State will let Kiryas Joel schools reopen if all students and staff are tested for virus – Times Herald-Record

Posted By on November 1, 2020

Chris McKenna,Jon Campbell|Times Herald-Record

Gov. Andrew Cuomo announced modified rules for coronavirus hot spots on Friday that will allow schools serving nearly 15,000 children in the Kiryas Joel area to reopen after all students and staff members have been tested for the virus.

The new rules applied to schools in areas designated as either red or orange zones because of spikes in COVID-19 cases. Kiryas Joel, identified as a red zone on Oct. 6, was downgraded to an orange zone this week after COVID-19 cases subsided, which increased the number of people allowed insidesynagogues but still required that schools be closed.

Most children in the Hasidic community attend religious schools, some of which defied state and county orders to close or declared themselves day care centers in order to stay open. But the orders did force Kiryas Joel's only public school to shut for three weeks, cutting off in-person classes and therapy for its special-needs students, some with severe disabilities.

Isaac Weinberger, whose 10-year-old son has Down Syndrome and attends Kiryas Joel's public school, said Friday that his son has been regressing without the seven hours of daily instruction and therapy that are helping him speak, grasp utensils and do a host of other tasks that don't come easily to him.

The school's staff has managed to provide remote instruction for some students during the closure, but Naftuli needs in-person therapy and has had no schooling at all for three weeks. His father argued the state should adjust its restrictions to accommodate special education or require frequent virus testing if that would enable Naftuli's school to reopen.

"All of us would be happy to get tested every day," Weinberger said.

Cuomo announced that very policy move to reporters an hour later in a conference call.

He said that after discussions with school officials in red and orange zones, his administration is allowing school to reopen but will require every student and employee to test negative for COVID-19 before they return. Once schools reopen, they must test 25 percent of their students and staff each week to monitor for new infections.

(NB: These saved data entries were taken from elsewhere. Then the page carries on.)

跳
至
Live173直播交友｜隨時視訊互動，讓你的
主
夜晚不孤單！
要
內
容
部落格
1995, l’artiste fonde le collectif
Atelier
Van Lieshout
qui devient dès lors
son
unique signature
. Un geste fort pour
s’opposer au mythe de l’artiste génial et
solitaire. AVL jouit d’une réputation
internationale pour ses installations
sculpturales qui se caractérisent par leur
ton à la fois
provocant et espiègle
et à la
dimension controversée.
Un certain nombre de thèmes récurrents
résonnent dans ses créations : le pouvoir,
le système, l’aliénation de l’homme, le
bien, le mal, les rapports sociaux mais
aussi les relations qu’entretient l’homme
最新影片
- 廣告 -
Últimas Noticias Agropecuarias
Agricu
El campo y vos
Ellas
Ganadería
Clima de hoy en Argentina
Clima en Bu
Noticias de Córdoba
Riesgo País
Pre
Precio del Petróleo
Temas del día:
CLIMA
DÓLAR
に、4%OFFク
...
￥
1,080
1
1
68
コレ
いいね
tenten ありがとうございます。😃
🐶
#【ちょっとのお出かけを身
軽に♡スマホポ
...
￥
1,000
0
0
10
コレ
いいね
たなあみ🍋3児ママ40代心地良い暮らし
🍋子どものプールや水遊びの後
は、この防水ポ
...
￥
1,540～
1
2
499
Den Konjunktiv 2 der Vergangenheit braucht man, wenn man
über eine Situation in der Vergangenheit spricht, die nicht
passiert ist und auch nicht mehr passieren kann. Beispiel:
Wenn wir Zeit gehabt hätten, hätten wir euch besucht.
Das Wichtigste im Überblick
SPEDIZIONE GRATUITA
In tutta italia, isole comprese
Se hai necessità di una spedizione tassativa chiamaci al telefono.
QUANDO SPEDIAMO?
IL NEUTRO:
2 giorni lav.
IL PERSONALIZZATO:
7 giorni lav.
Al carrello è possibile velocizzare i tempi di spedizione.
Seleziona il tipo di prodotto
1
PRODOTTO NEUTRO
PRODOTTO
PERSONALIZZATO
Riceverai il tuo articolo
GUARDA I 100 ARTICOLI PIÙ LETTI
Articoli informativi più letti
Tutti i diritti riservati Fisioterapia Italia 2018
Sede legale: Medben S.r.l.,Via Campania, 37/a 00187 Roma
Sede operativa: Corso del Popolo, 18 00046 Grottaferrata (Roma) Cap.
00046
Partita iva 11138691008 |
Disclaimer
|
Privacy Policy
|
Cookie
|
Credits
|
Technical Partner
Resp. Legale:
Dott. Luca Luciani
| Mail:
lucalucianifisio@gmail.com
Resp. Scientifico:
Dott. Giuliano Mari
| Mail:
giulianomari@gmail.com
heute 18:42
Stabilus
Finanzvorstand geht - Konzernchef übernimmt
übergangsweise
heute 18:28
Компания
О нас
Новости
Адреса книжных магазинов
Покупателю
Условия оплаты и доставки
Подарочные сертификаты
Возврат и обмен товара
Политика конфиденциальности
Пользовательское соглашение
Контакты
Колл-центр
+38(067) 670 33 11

"We've been working with them to find ways to keep people safe but allow children to go to school," Cuomo said. "We have an agreement with them on a protocol that I think keeps people safe and allows children to be educated."

As of Friday, the state had carved out red or orange zones in parts of Orange, Rockland, Steuben and Chemung counties and Brooklyn. It also had designated yellow zones with lighter restrictions in those counties too, plus Broome and Steuben counties and Queens.

The yellow zone drawn around Kiryas Joel has led theMonroe-Woodbury School District to close its North Main Elementary School, which would otherwise have had to test 20 percent of its students and staff every week.

Cuomo said he believes the new testing plan in red and orange zones strikes the right balance between safety and ensuring children can attend school, which has major child-care implications.

The added benefit is getting a greater sense of COVID-19's spread through a community by being able to track cases back to a particular student's household and who they had contact with.

"It will also give us an idea about homes and households in that area," Cuomo said."If a child tests positive, then we can contact trace back to the family."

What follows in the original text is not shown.